▸ Assignment: Lines of the listing below that contain the string "each" are to be returned.

▸ Extracted entries:
= Beginning of Section =
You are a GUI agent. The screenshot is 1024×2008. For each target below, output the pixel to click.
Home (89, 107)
= End of Section =
= Beginning of Section =
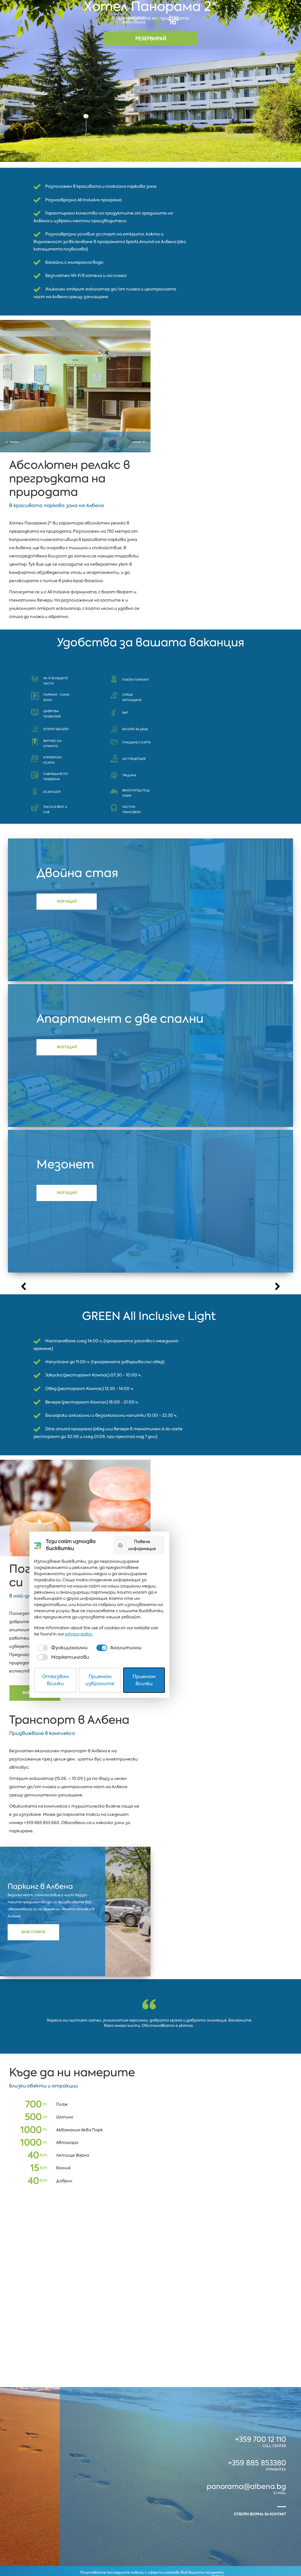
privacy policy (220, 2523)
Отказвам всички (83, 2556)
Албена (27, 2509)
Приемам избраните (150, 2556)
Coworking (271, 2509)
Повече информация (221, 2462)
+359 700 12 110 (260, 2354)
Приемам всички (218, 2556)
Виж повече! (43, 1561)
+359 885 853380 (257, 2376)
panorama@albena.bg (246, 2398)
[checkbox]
= End of Section =
= Beginning of Section =
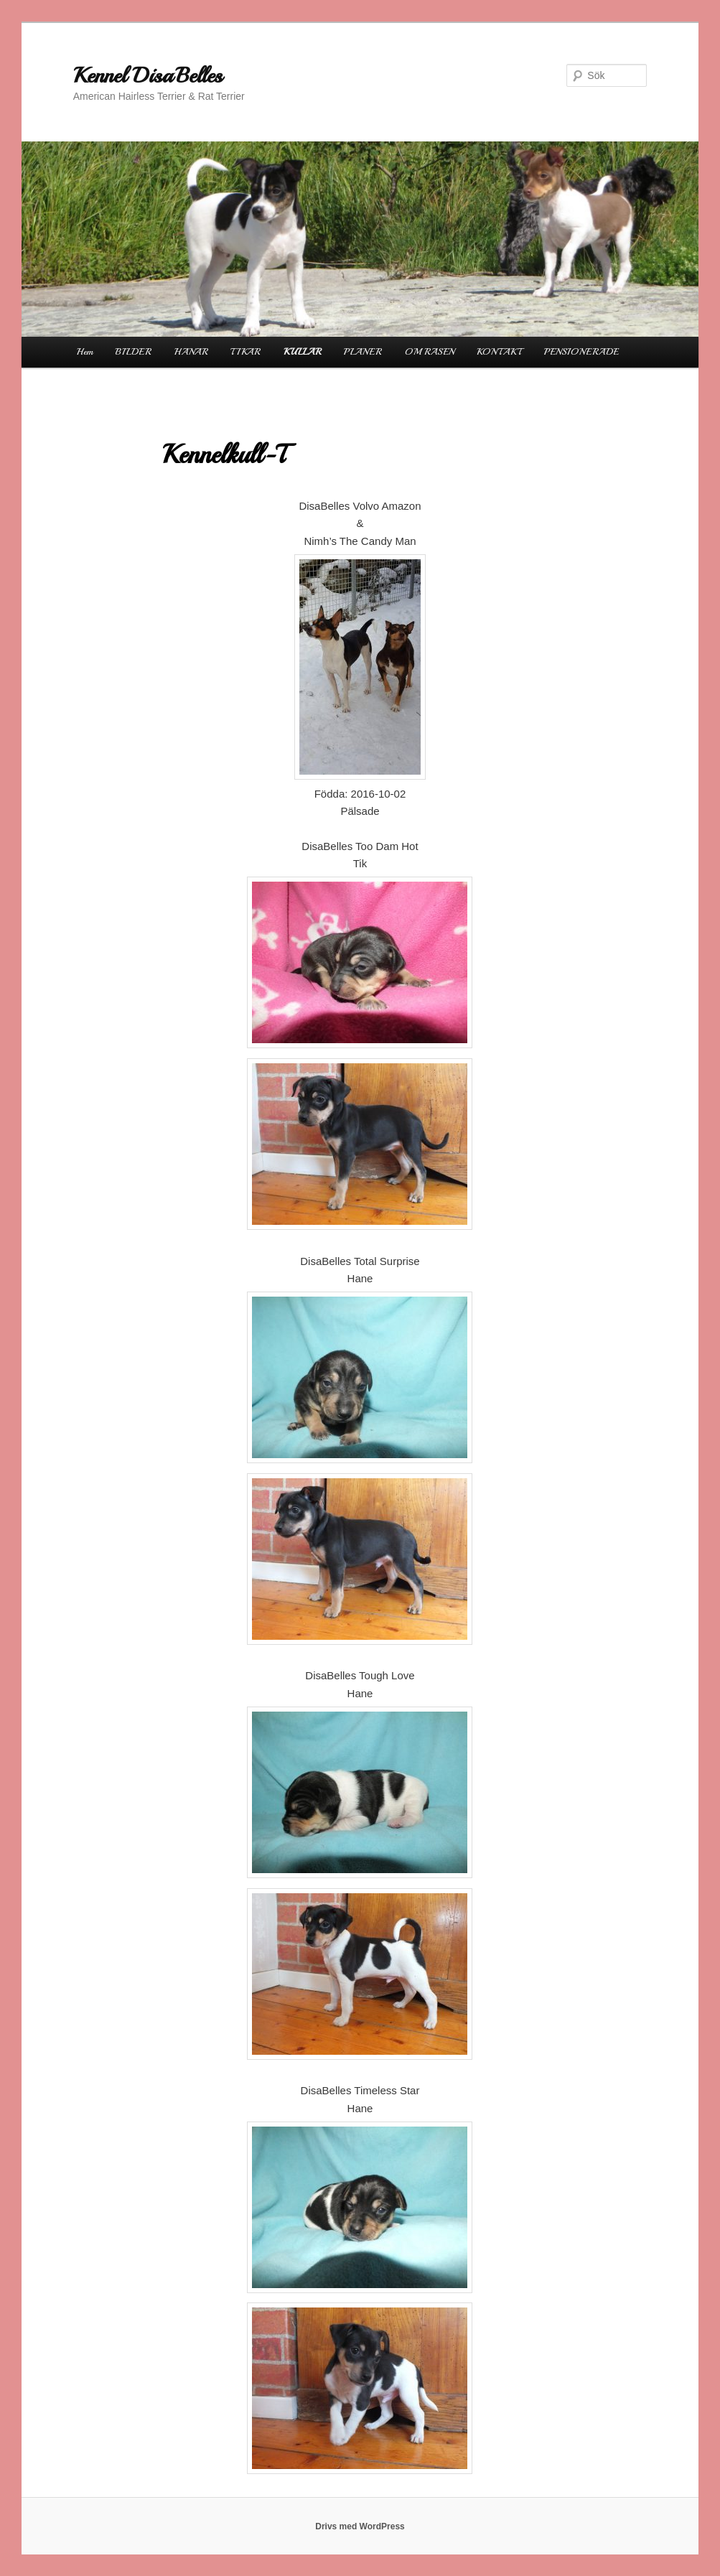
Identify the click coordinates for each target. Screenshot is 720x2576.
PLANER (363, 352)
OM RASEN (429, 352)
= End of Section =
▸ Task response:
You are a GUI agent. The screenshot is 1024×2008. For each target below, output the pixel to click.
Identify the click coordinates for each target. Screenshot is 720x2576.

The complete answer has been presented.